GNOME Bugzilla – Bug 303409
FIlterCHM and Supporting Class Patch
Last modified: 2005-06-08 18:53:31 UTC
FilterCHM and supporting files. FilterCHM: a filter for Microsoft Compiled Html Files. It uses libchm. I did not see changes on the FilterHtml on the no-dbus-branch so I think there will not be any problems with this source code.
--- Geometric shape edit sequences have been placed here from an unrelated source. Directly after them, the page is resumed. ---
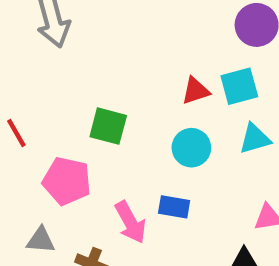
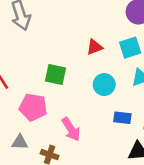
red triangle: (196, 91) -> (95, 47), moved
blue rectangle: (174, 207) -> (122, 118), moved

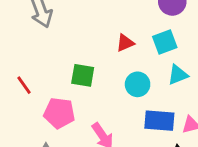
blue rectangle: (122, 118) -> (159, 121), size x1.5

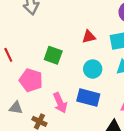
blue rectangle: (159, 121) -> (88, 97), moved

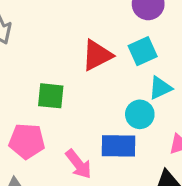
red triangle: (89, 37) -> (97, 55), size x1.5
cyan circle: (93, 69) -> (140, 114), moved

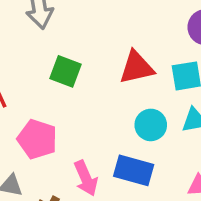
green square: (51, 96) -> (66, 71), moved
cyan circle: (140, 114) -> (151, 125), moved

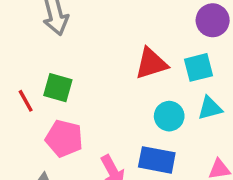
green square: (66, 71) -> (58, 88), moved

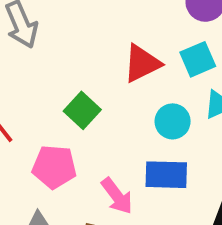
green square: (58, 88) -> (82, 110), moved, turned 36

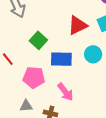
green square: (82, 110) -> (38, 40), moved
blue rectangle: (166, 175) -> (61, 59), moved

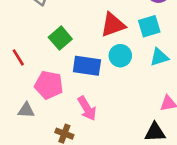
cyan circle: (93, 54) -> (120, 56), moved
gray triangle: (26, 106) -> (26, 110), moved

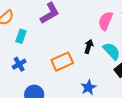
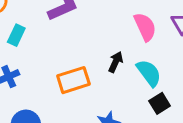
pink semicircle: (106, 21) -> (145, 27), turned 126

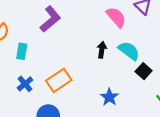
orange rectangle: (73, 80) -> (59, 80), moved

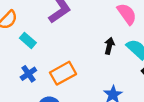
cyan rectangle: (22, 51) -> (28, 40), turned -63

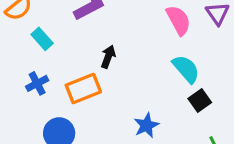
black arrow: (109, 46) -> (108, 57), moved

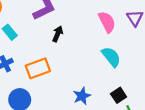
black arrow: (108, 57) -> (58, 34), moved
black square: (200, 100) -> (119, 95), moved

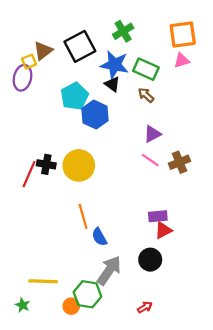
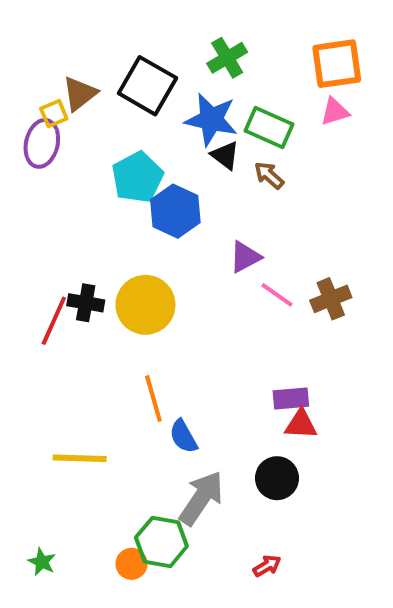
black square: (80, 46) -> (147, 86), turned -32
black triangle: (112, 84) -> (225, 155), moved
purple triangle: (152, 134) -> (245, 257), moved
red triangle: (163, 230) -> (301, 424), turned 30
yellow line: (43, 281) -> (80, 458), moved

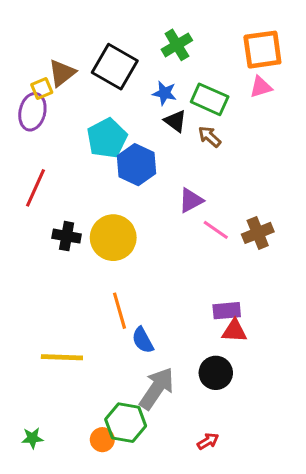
blue star: (211, 120) -> (164, 93), size x0.6
red line: (54, 321) -> (36, 188), moved
green star: (42, 562) -> (32, 438), turned -30

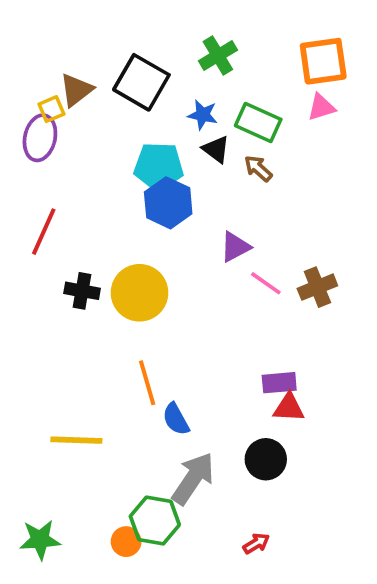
cyan pentagon: (107, 138) -> (159, 166), moved, turned 30
green star: (32, 438) -> (40, 540), size x1.5

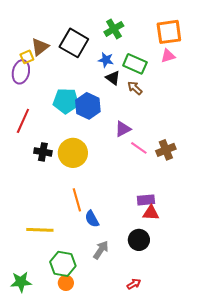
cyan pentagon: (159, 166) -> (66, 101), moved
gray arrow: (193, 478) -> (101, 250), size x0.7
green hexagon: (155, 521) -> (63, 264), moved

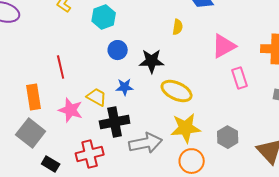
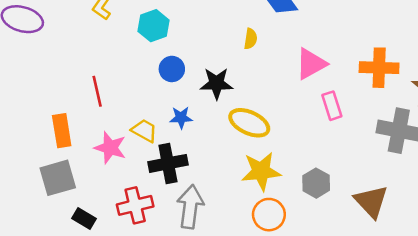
gray square: (31, 133) -> (58, 178), turned 36
gray arrow: (146, 143) -> (190, 207), moved, turned -72

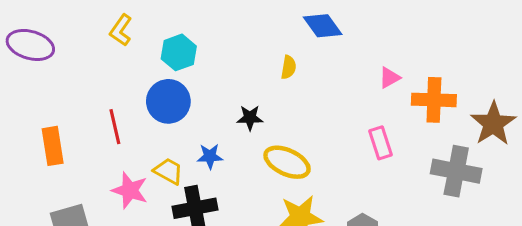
pink triangle: (311, 64) -> (389, 78), moved, size x0.6
blue circle: (172, 69) -> (168, 101), moved, size x1.5
black star: (216, 83) -> (250, 118), size x0.7
orange rectangle: (62, 131) -> (53, 146), moved

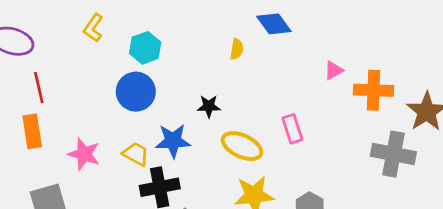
yellow semicircle: (289, 67) -> (237, 49), moved
red line: (115, 127) -> (39, 88), moved
pink rectangle: (381, 143) -> (292, 129), moved
blue star: (210, 156) -> (173, 141), size x1.5
pink star: (130, 190) -> (84, 154), moved

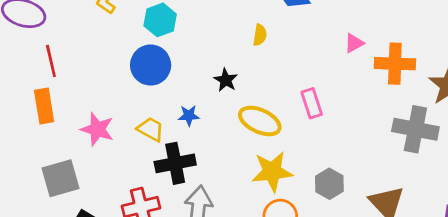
yellow semicircle: (237, 49) -> (260, 35), moved
black star: (209, 106) -> (226, 80), turned 30
blue star: (173, 141) -> (189, 116), size x0.6

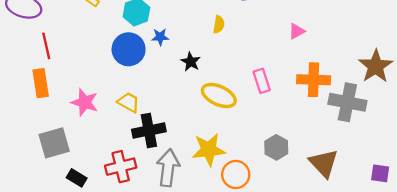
orange cross: (395, 64) -> (314, 80), moved
blue star: (189, 116) -> (160, 37), moved
yellow star: (272, 171) -> (209, 150), moved

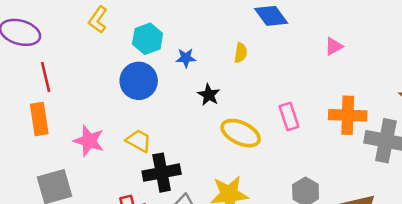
pink triangle: (297, 31) -> (334, 46), moved
blue star: (160, 37) -> (186, 58), moved

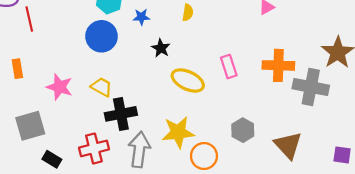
red line: (46, 77) -> (29, 19), moved
orange rectangle: (39, 119) -> (17, 69), size x0.7

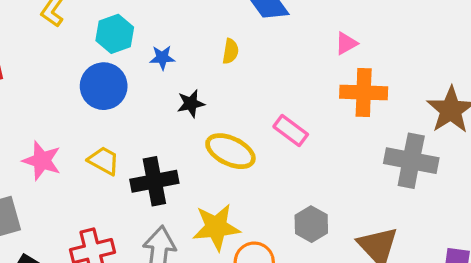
black star: (161, 48) -> (191, 104), turned 30
orange cross: (278, 65) -> (364, 92), moved
pink rectangle: (229, 66) -> (291, 131), turned -35
black cross: (121, 114) -> (154, 181), moved

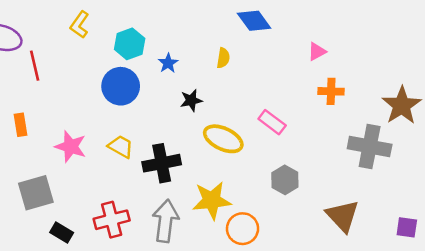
blue star: (162, 58) -> (168, 63), turned -30
orange cross: (364, 92) -> (331, 91), size x0.7
gray hexagon: (311, 224) -> (285, 180), moved

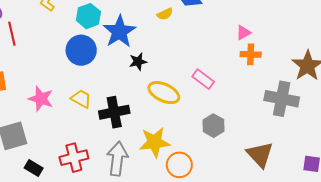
pink triangle: (317, 52) -> (243, 33), moved
yellow semicircle: (223, 58) -> (165, 14), moved, turned 56
blue star: (168, 63) -> (119, 32), size x2.0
Created attachment 46140 [details] [review] Patch for the CHM file format filter
Created attachment 46400 [details] [review] FilterCHM patch corrections Add a entry in TileDoc.cs, so we can see the chm title if any. As the filter uses a external library (libchm) wrapped by CHMFile.cs. We need a way to check that the user has it. I really don't know how to do that. Should it be an option? (--enable-chm) or should we check if the libary is in the system? or both? I've added some kind of skeleton check at configure.in. It defines HAS_LIBCHM. If it is defined the necesary files will be inlcluded in the compilation. About the filter. The first idea was to create some kind of FilterMarkup abstract class, and put all *commons* functions there (as vvaradhan and dsd said). BUT FilterCHM uses almost all the functions in FilterHtml. So FilterCHM is NOT a FilterHtml, FilterCHM 'uses' the Html filter, but AFAIK, we can't code it that way *right now*, so I had to change the acces level of some methods at FilterHtml to protected and modify FilterHtml's constructor to prevent filter collision.
*** Bug 302924 has been marked as a duplicate of this bug. ***
I tested the filter on the chm version of the mysql reference manual (http://dev.mysql.com/get/Downloads/Manual/manual.chm/from/pick), a 3.3M file. It pegged my CPU for 5 minutes before I finally killed the process? Are you able to filter the mysql manual on your box, or is something somewhere extremely inefficient? In case it matters, I'm using chmlib 0.35.
First I thought it was the CHMFile.cs code making the process quite inneficient, but after some testing, it's look like FilterHtml parsing methods (for some reason) are making the process slow (too slow). It's not only a problem of that particular .chm file, but this one took quite long time to be parsed, It took me 8 minutes or so of parsing that file. I will work on that tonight, see what is going on and try to make it faster.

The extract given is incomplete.